Recreating the LSST Science pipeline tutorial (gen 2) only using Generation 3 command line tasks and the pipetasks

fsklich · August 16, 2021, 8:42pm

okay, good. I enjoy jupyter better, even though I’ve been doing unix work for a long time.
thanks, I’ll keep chiseling away…

fsklich · August 18, 2021, 4:17pm

thanks again Joshua, all your posts are very helpful.
I’ve worked my way through pass #3 attempt at running the GEN3 pipeline. I’ve reached the ProcessCcd step and had to pause. The ONLY step I’m still not happy with is the “hack” to get a reference catalog properly added to the new repository.
So, if your next version, can you articulate the steps you took to get your ref catalog established.
I can see all the steps, but it seems like a lot of effort just to get the refcat set up. I don’t believe I’m the only person with the same questions.
I’m continuing with getting an export/import done, but still not happy with this “hack”.
Fred klich

fsklich · August 18, 2021, 4:22pm

On a common sense note, is it possible that someone has a .sqlite3 file that is the PanStarr refcat that can be easily added to the GEN3 repository [since it should be same for most of us newbie tutorial workers] that can be shared for the community. At least we can get by this hack step and get back into the heart of the GEN3 pipeline.
Fred , Dallas, Tx

timj · August 18, 2021, 4:46pm

No-one is happy with the hack. We are actively working on fixing this as has been mentioned multiple times in the discussion above.

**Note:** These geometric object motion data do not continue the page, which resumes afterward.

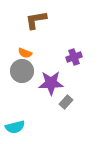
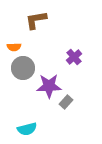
orange semicircle: moved 11 px left, 6 px up; rotated 24 degrees counterclockwise
purple cross: rotated 21 degrees counterclockwise
gray circle: moved 1 px right, 3 px up
purple star: moved 2 px left, 3 px down
cyan semicircle: moved 12 px right, 2 px down
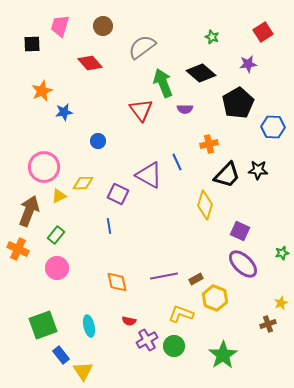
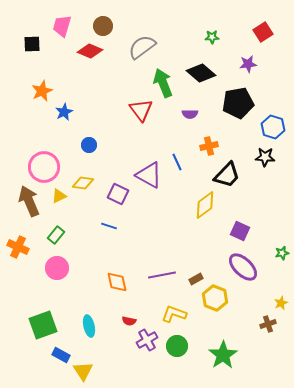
pink trapezoid at (60, 26): moved 2 px right
green star at (212, 37): rotated 24 degrees counterclockwise
red diamond at (90, 63): moved 12 px up; rotated 25 degrees counterclockwise
black pentagon at (238, 103): rotated 20 degrees clockwise
purple semicircle at (185, 109): moved 5 px right, 5 px down
blue star at (64, 112): rotated 18 degrees counterclockwise
blue hexagon at (273, 127): rotated 15 degrees clockwise
blue circle at (98, 141): moved 9 px left, 4 px down
orange cross at (209, 144): moved 2 px down
black star at (258, 170): moved 7 px right, 13 px up
yellow diamond at (83, 183): rotated 10 degrees clockwise
yellow diamond at (205, 205): rotated 36 degrees clockwise
brown arrow at (29, 211): moved 10 px up; rotated 44 degrees counterclockwise
blue line at (109, 226): rotated 63 degrees counterclockwise
orange cross at (18, 249): moved 2 px up
purple ellipse at (243, 264): moved 3 px down
purple line at (164, 276): moved 2 px left, 1 px up
yellow L-shape at (181, 314): moved 7 px left
green circle at (174, 346): moved 3 px right
blue rectangle at (61, 355): rotated 24 degrees counterclockwise
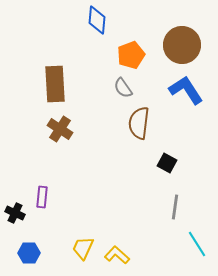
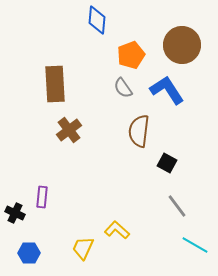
blue L-shape: moved 19 px left
brown semicircle: moved 8 px down
brown cross: moved 9 px right, 1 px down; rotated 20 degrees clockwise
gray line: moved 2 px right, 1 px up; rotated 45 degrees counterclockwise
cyan line: moved 2 px left, 1 px down; rotated 28 degrees counterclockwise
yellow L-shape: moved 25 px up
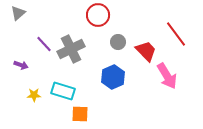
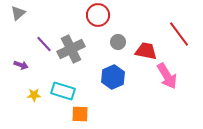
red line: moved 3 px right
red trapezoid: rotated 35 degrees counterclockwise
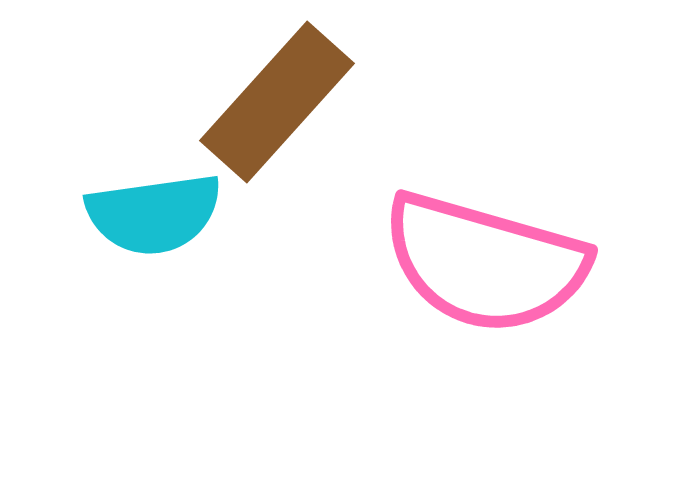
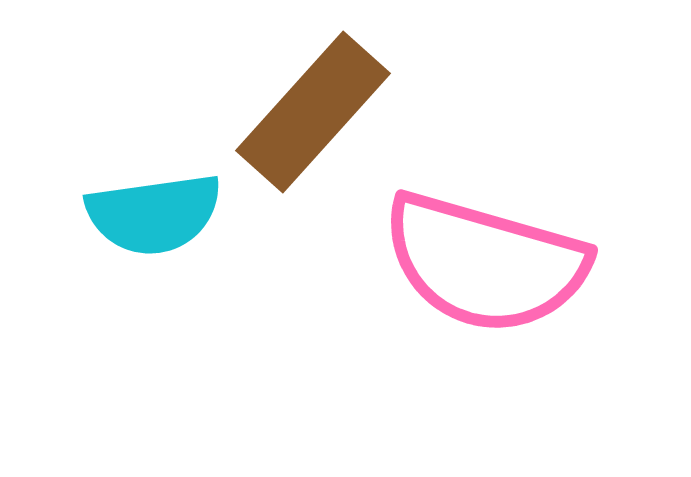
brown rectangle: moved 36 px right, 10 px down
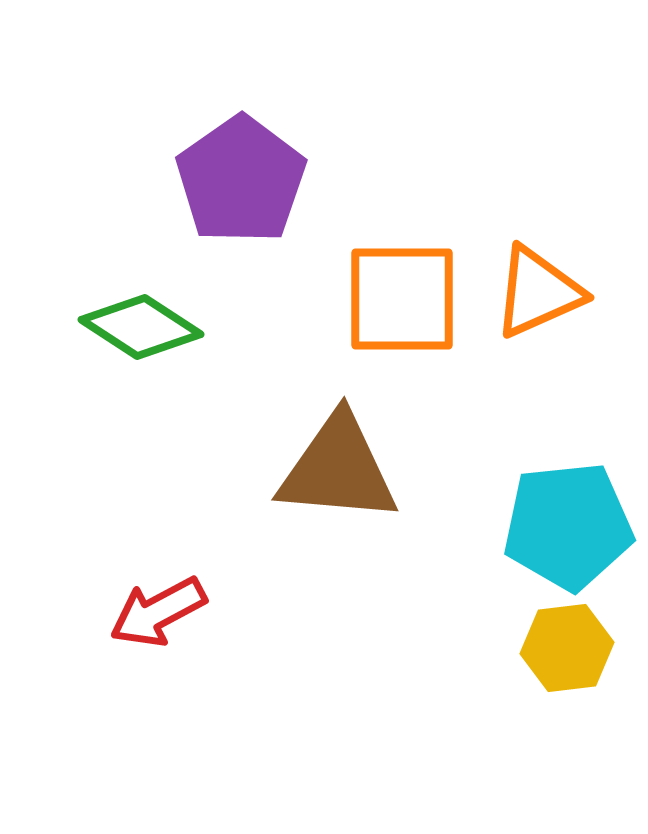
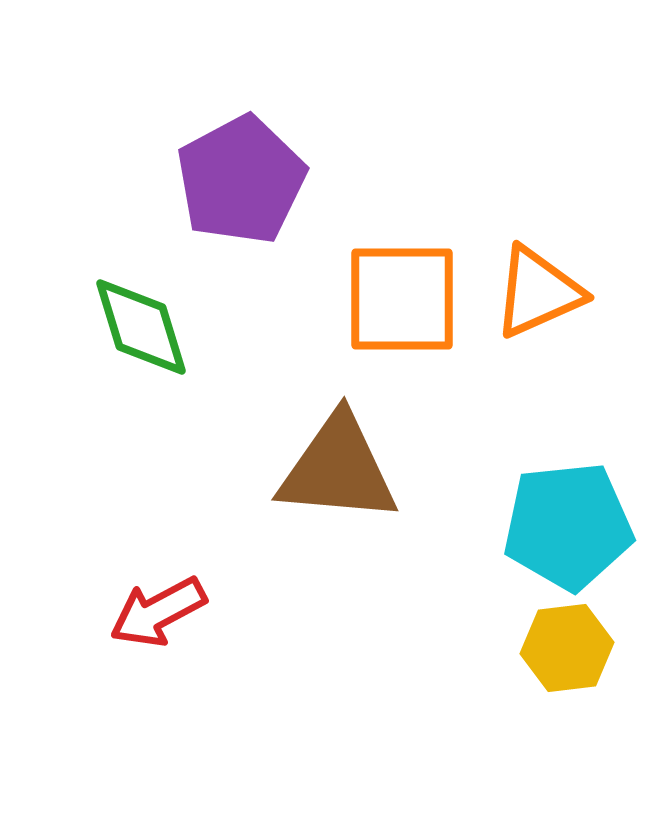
purple pentagon: rotated 7 degrees clockwise
green diamond: rotated 40 degrees clockwise
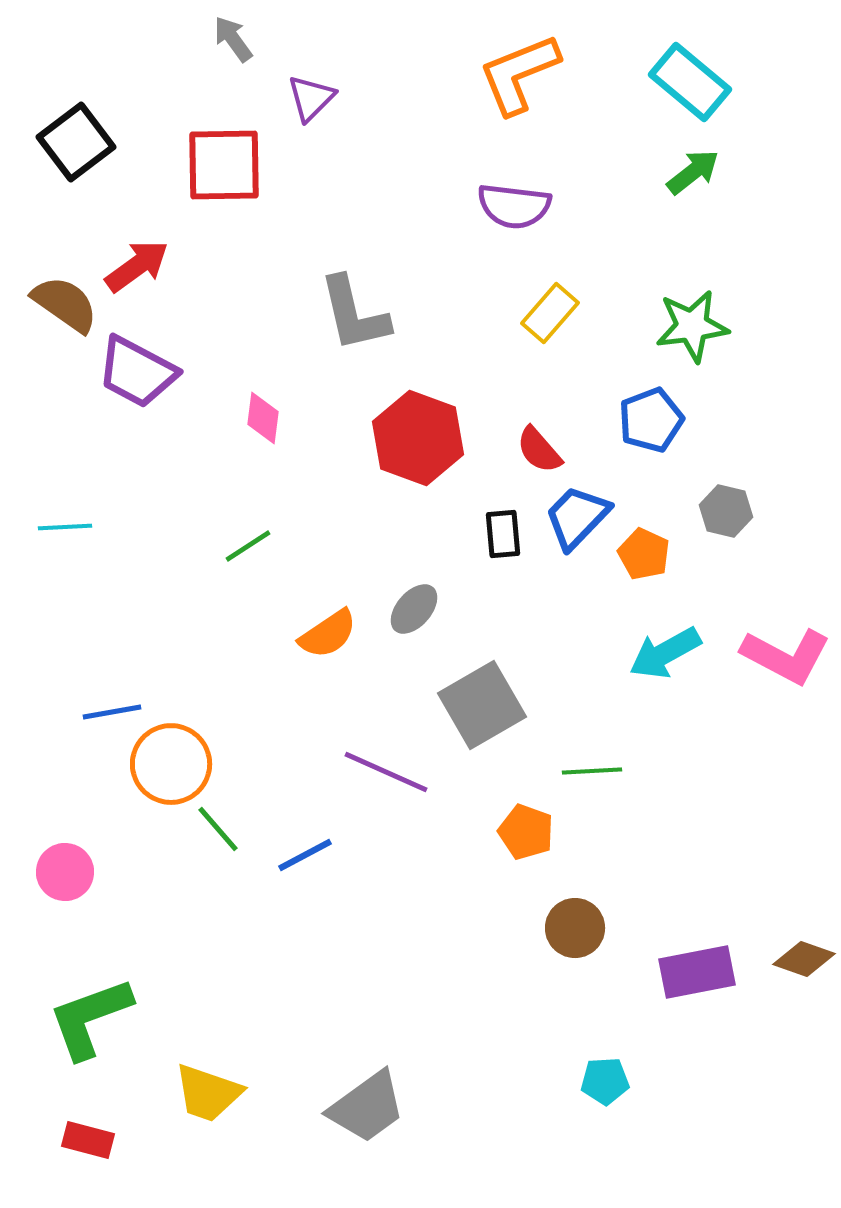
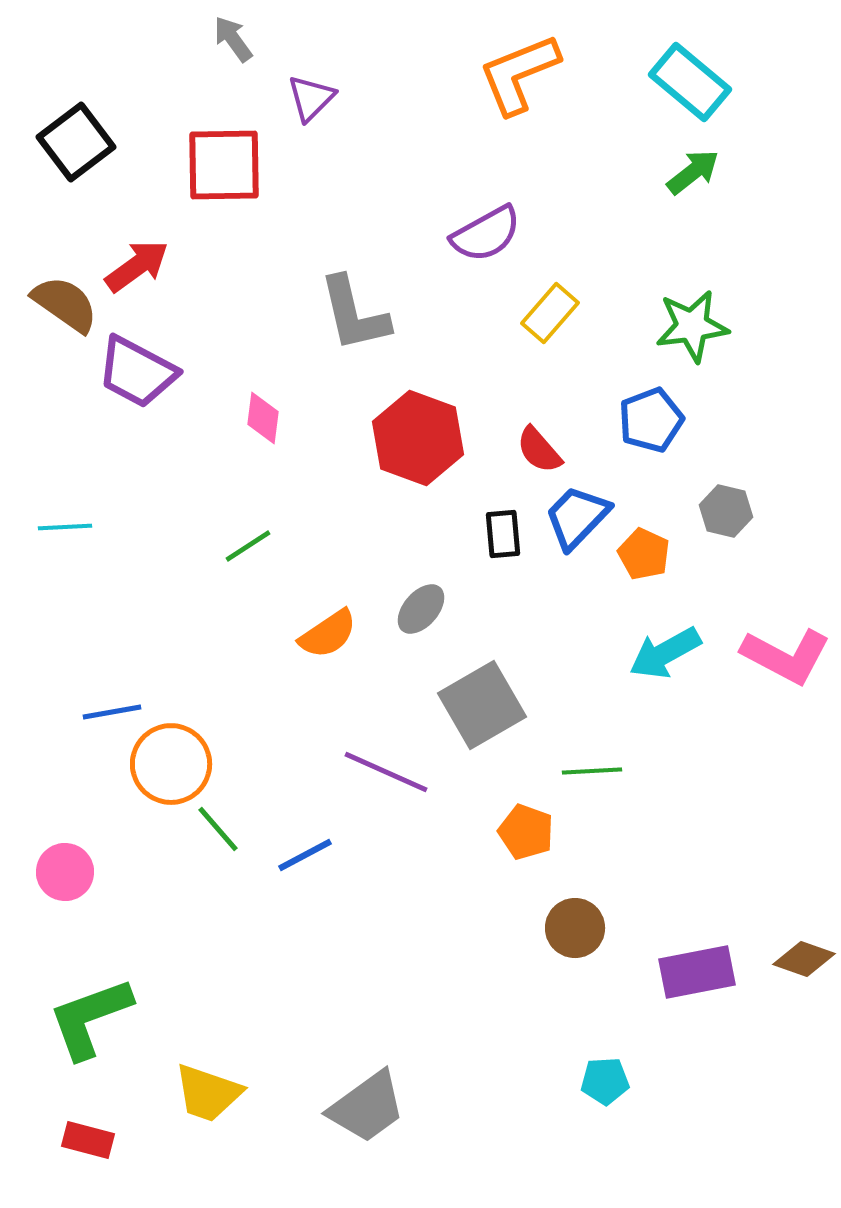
purple semicircle at (514, 206): moved 28 px left, 28 px down; rotated 36 degrees counterclockwise
gray ellipse at (414, 609): moved 7 px right
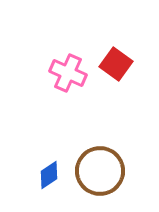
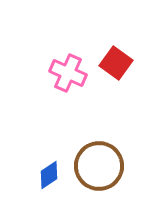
red square: moved 1 px up
brown circle: moved 1 px left, 5 px up
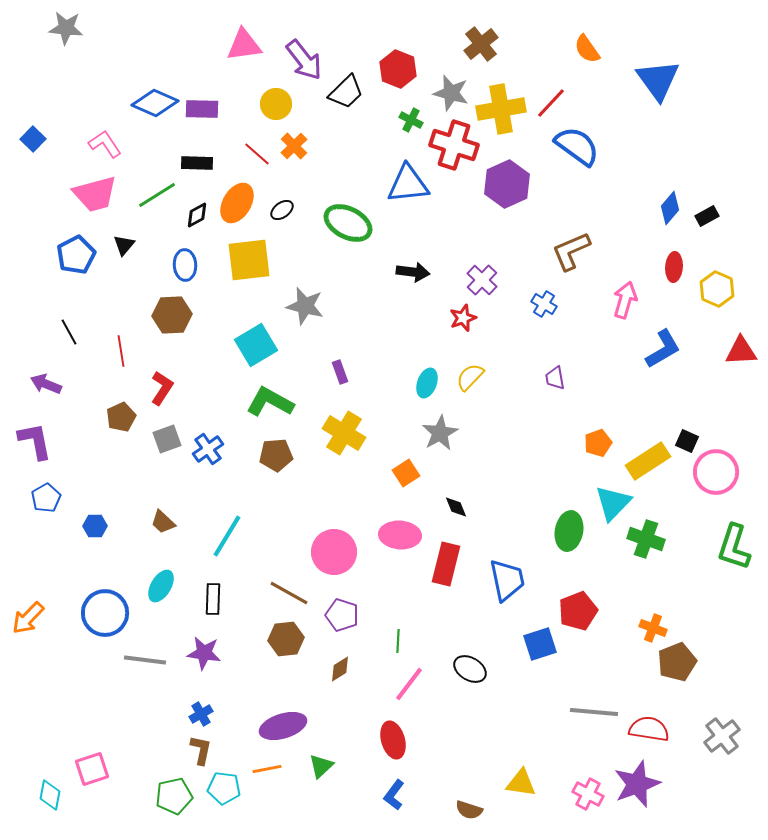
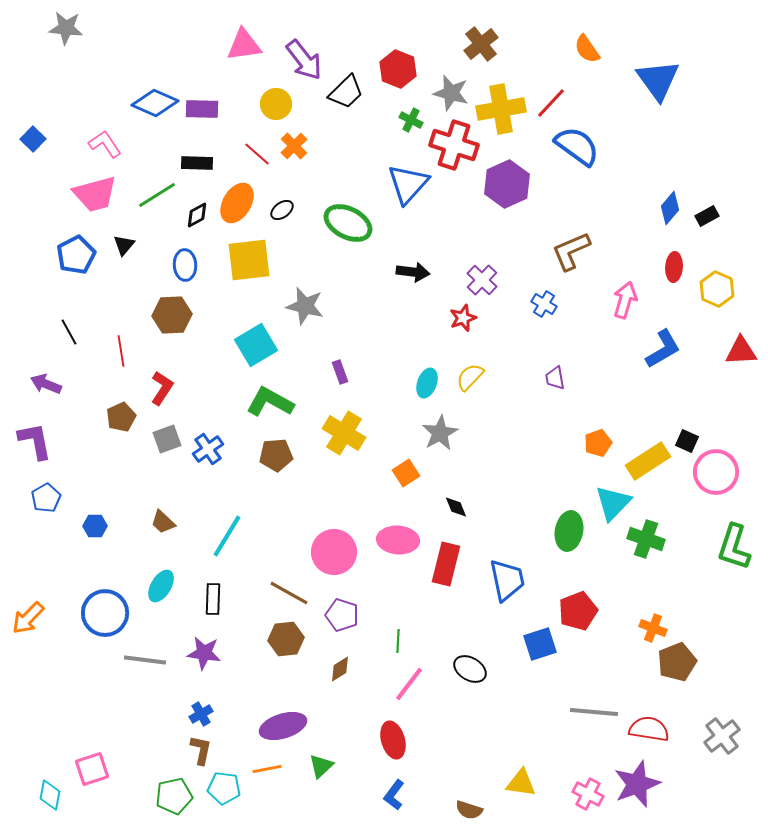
blue triangle at (408, 184): rotated 42 degrees counterclockwise
pink ellipse at (400, 535): moved 2 px left, 5 px down
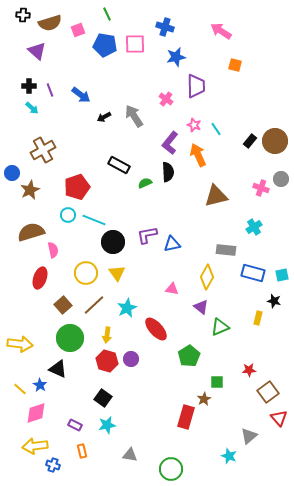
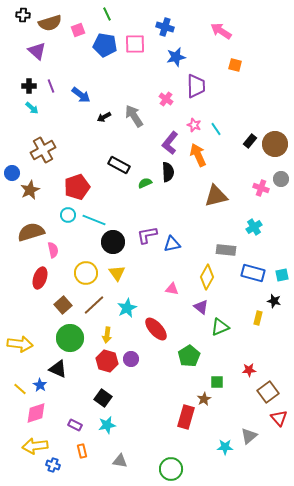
purple line at (50, 90): moved 1 px right, 4 px up
brown circle at (275, 141): moved 3 px down
gray triangle at (130, 455): moved 10 px left, 6 px down
cyan star at (229, 456): moved 4 px left, 9 px up; rotated 21 degrees counterclockwise
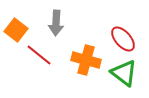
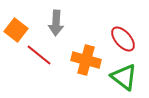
green triangle: moved 4 px down
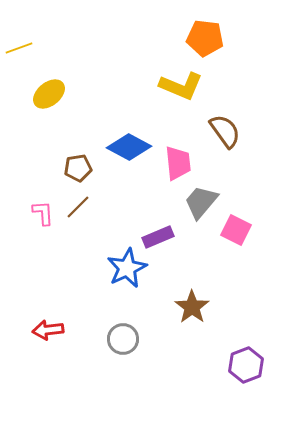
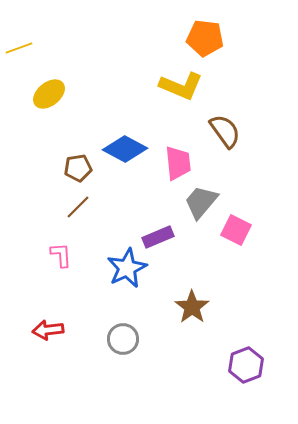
blue diamond: moved 4 px left, 2 px down
pink L-shape: moved 18 px right, 42 px down
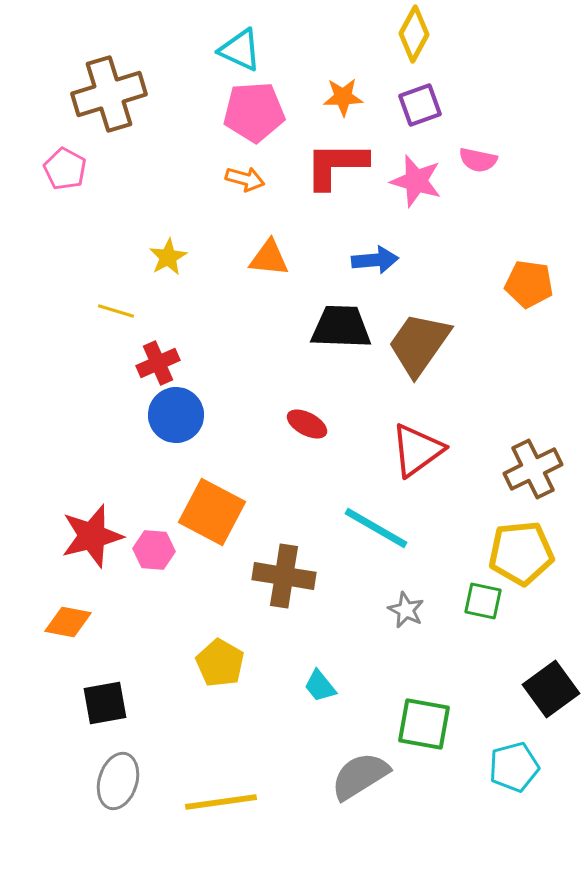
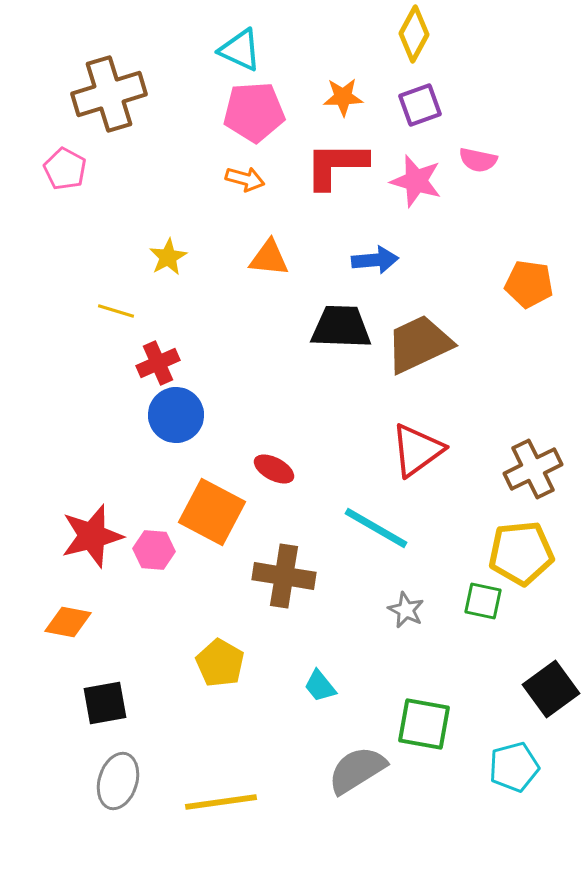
brown trapezoid at (419, 344): rotated 30 degrees clockwise
red ellipse at (307, 424): moved 33 px left, 45 px down
gray semicircle at (360, 776): moved 3 px left, 6 px up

butler does not use sqlite databases for the refcat file format. We shard the catalog spatially so that the required subset for a particular visit is efficiently accessible.

fsklich · August 18, 2021, 4:54pm

I understand. I believe I know my steps through the ref catalog part…I’ll restart and probably break into daylight here…but still learning a lot.
I started GEN3 regarding it as a pipeline “tutorial”, per it’s title. I now understand it is a prototype WIP. And, to be truthful, I kinda like it that way better.
Thanks for your help Tim.
Tim, do I need any special status to be able to fully navigate Jira?

timj · August 18, 2021, 8:10pm

It’s more than a prototype. The refcat bit is the only part that is problematic since it needs a gen2 repo to bootstrap it. It’s all evolving rapidly but it does work.

All DM tickets are public read-only. You need to be a project member to be able to modify tickets. There is a public RSS feed and you should be able to bookmark a query if there are specific types of tickets you want to see progress on.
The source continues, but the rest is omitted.